快勝の陰でボランチ2人の位置関係が気になった

ジャマイカ戦の60分から3バックにシフトしたU-24日本代表。好プレーで評価を上げたと見られるのは…。写真:金子拓弥(サッカーダイジェスト写真部/JMPA代表撮影)

 12日に行われたジャマイカ戦、U-24日本代表は4-0で勝利を収めた。

 飲水タイム後の前半32分、スローインから相手のすきを突く、久保建英の股抜きシュートは見事だった。また、42分の遠藤航のインカーブシュート、57分の上田綺世のループシュートも素晴らしい。これはA代表にも言えるが、近年は一昔前の日本代表では考えられないほど、フィニッシュ周りの質が向上した。

 ただし、その反面、U-24ガーナ戦に比べると、この試合はビルドアップがもたついた。攻撃はそれほど良くなかったが、理想的に得点を重ねる決定力と、相手の緩さに助けられた面はある。

 ジャマイカは中盤に人を割き、4-1-4-1の守備ブロックを敷いた。インサイドハーフの2人、15番ラベル・モリソン、22番デボン・ウィリアムズは、遠藤航と田中碧を1対1で見張り、日本の起点にプレッシャーをかける。全体的にミラーゲームでシステムがかみ合わされた中、日本はビルドアップの選択肢に困る場面が多く、特に前半は、後方でのパスミスが目立った。

 気になったのは、ボランチ2人の位置関係だ。相手MFに睨まれたボランチ2人が、CBの吉田麻也と町田浩樹の前に蓋をするように、横並びで立っているため、CBからのパスコースを味方同士で潰し合ってしまい、ボールの流れが悪い。その結果、ビルドアップの詰まりからショートカウンターを食らう場面も散見されたが、本番で同じミスを犯せば、一発で仕留められるかもしれない。

 相手がシステムを噛み合わせてきた場合は、どう動きを出し、それを外すかがポイントだ。例えば、遠藤と田中の横並びを避け、1人を前方に潜らせ、1人がアンカー気味に真ん中に残る。すると、相手は逆三角形のままでは対応できないので、位置がズレていく。もし、アンカーにインサイドハーフの片方が食いつけば、その背後が空くので、そこで久保や堂安にクサビを受けさせればいい。あるいは潜るまで行かなくても、ボランチの片方がサイドに開き、SBを押し上げ、ハーフスペースに絞った三笘薫辺りに縦パスを刺してもいい。

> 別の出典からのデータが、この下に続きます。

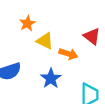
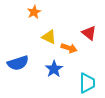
orange star: (27, 23) -> (34, 12), moved

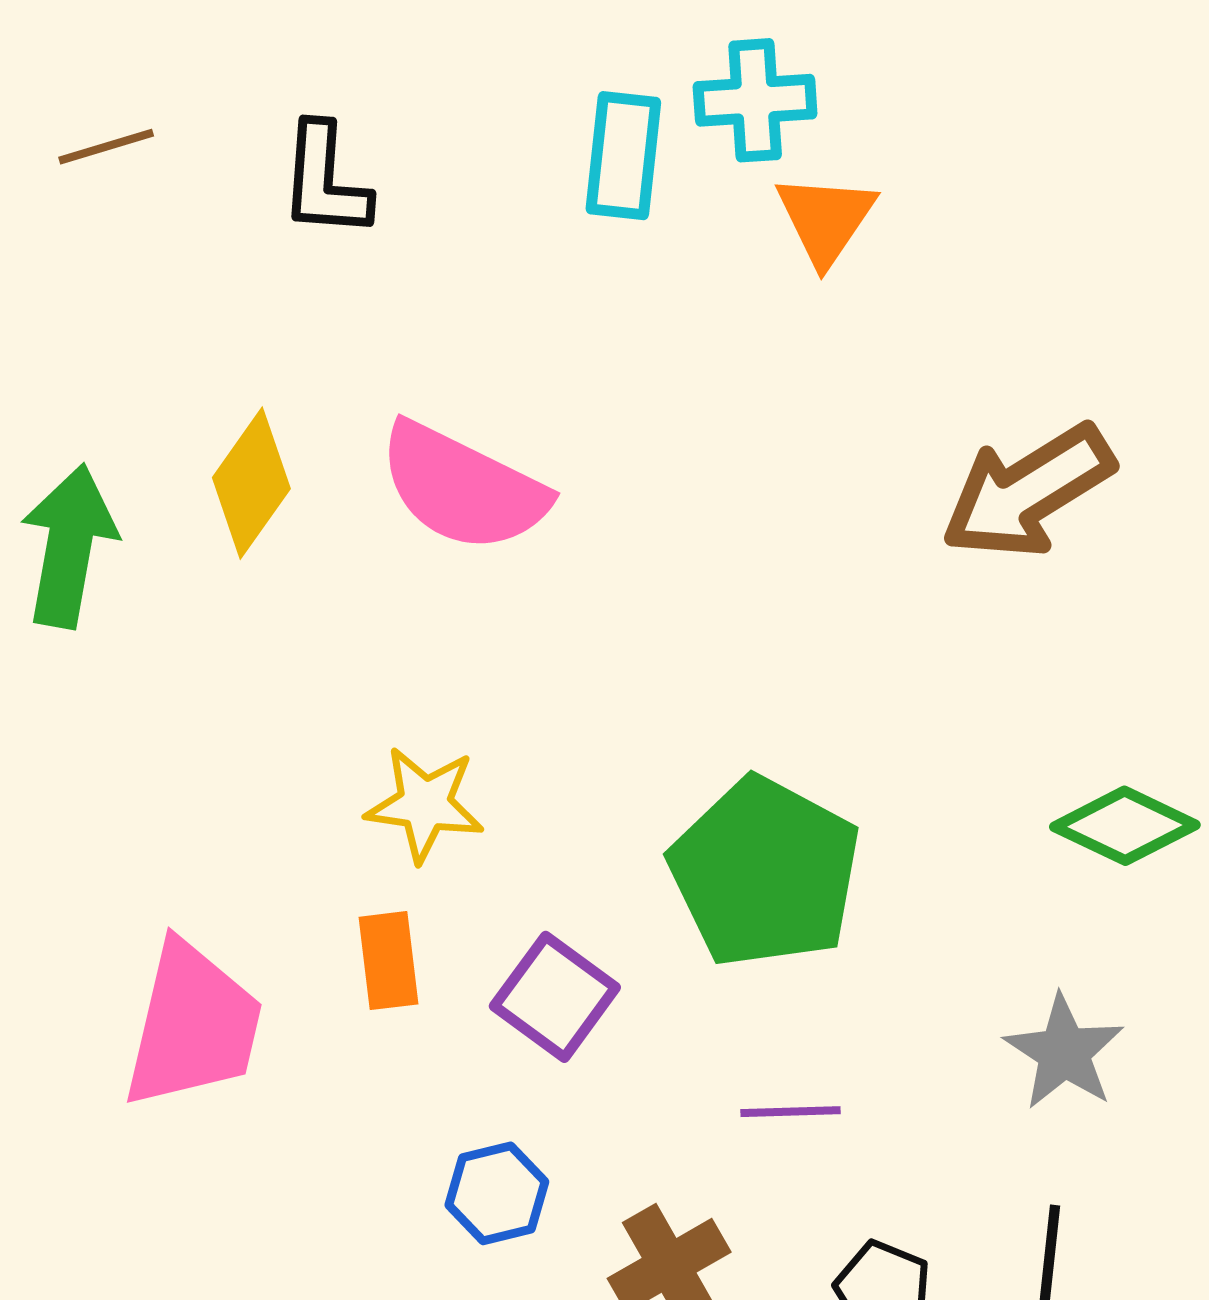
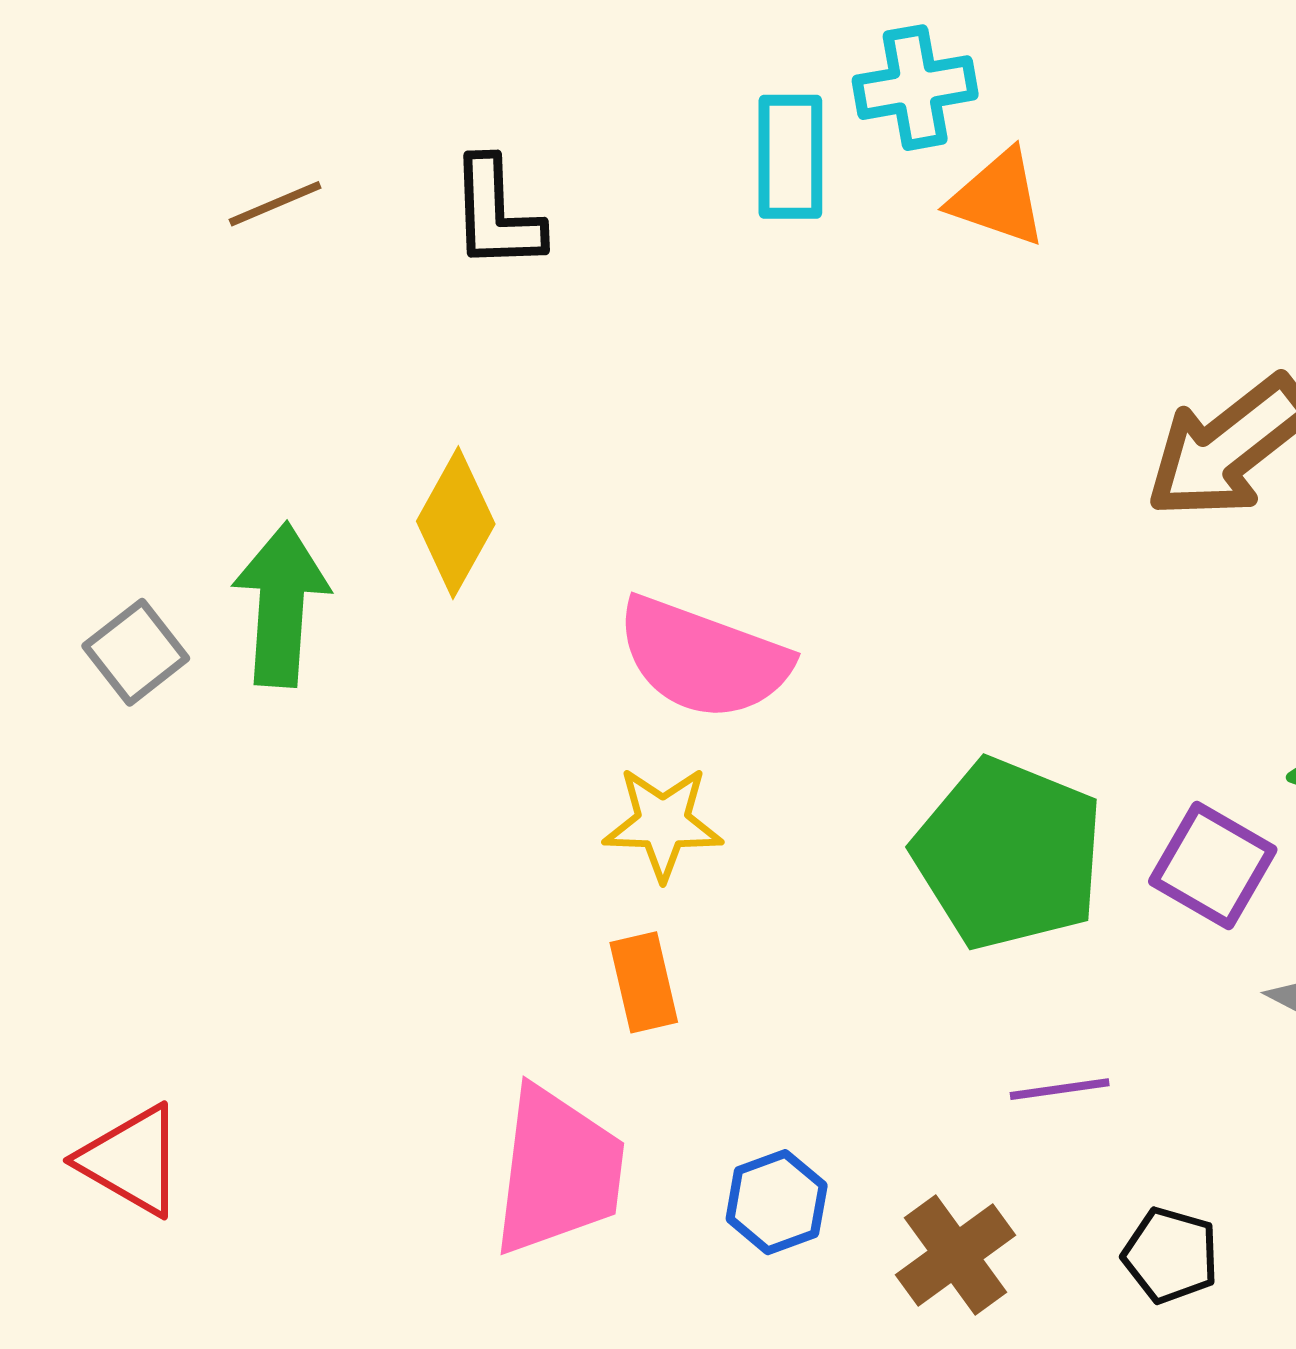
orange triangle: (826, 219) -> (998, 198), turned -39
pink semicircle: (463, 487) -> (703, 658), moved
purple square: (555, 997) -> (1213, 865), moved
pink trapezoid: (193, 1025) -> (558, 1171), moved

 静的にかみ合った状態から、立ち位置を動かし、空けたスペースを突く。このようなビルドアップの連動は、A代表では遠藤や守田英正、鎌田大地や南野拓実らが当たり前のように実践する戦術だが、オーバーエイジ合流から間もないU-24代表は、まだ難しかった。
 
 チームの完成度としては、森保ジャパンの発足から半年後に行なわれた2019年のアジアカップを思い出す。あの頃のA代表も、相手に4-1-4-1でかみ合わされると、あっさり機能不全に陥ったが、今のU-24代表と姿が重なる。

 とはいえ、2年前のアジアカップから多くの強化試合を積み重ね、成長したA代表と、同じ時間を与えることはできない。U-24代表の本番は、1カ月後なのだ。

 その意味では、後半15分に橋岡大樹と相馬勇紀を投入し、3-4-2-1にシステム変更をした試みが重要だった。